WORK REQUIRED
Lines from the entries below that hold "HubSpot" form the answer; copy all of them.

RECORD SET
# # # #

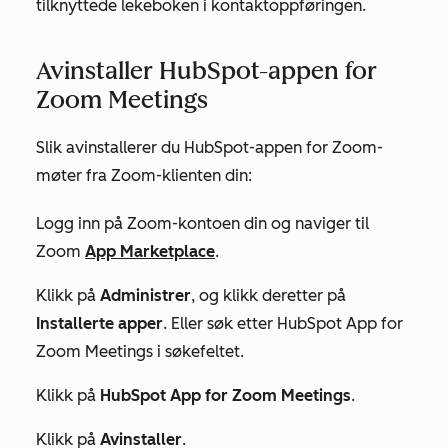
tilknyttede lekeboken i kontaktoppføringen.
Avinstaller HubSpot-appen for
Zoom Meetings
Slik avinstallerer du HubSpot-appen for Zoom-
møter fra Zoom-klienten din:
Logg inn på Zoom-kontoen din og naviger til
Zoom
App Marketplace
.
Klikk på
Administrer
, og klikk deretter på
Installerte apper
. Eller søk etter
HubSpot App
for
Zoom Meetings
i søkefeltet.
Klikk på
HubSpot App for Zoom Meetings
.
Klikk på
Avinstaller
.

# # # #

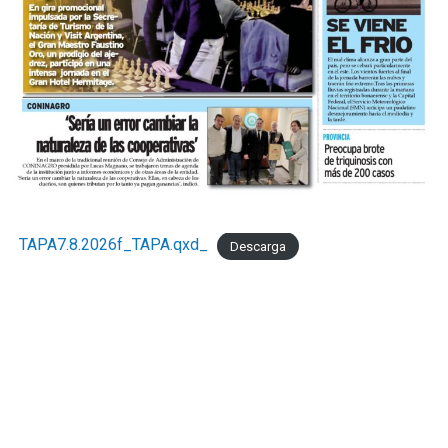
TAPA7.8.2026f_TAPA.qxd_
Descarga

# # # #

EXPECTED OUTPUT
Avinstaller HubSpot-appen for
Slik avinstallerer du HubSpot-appen for Zoom-
HubSpot App
HubSpot App for Zoom Meetings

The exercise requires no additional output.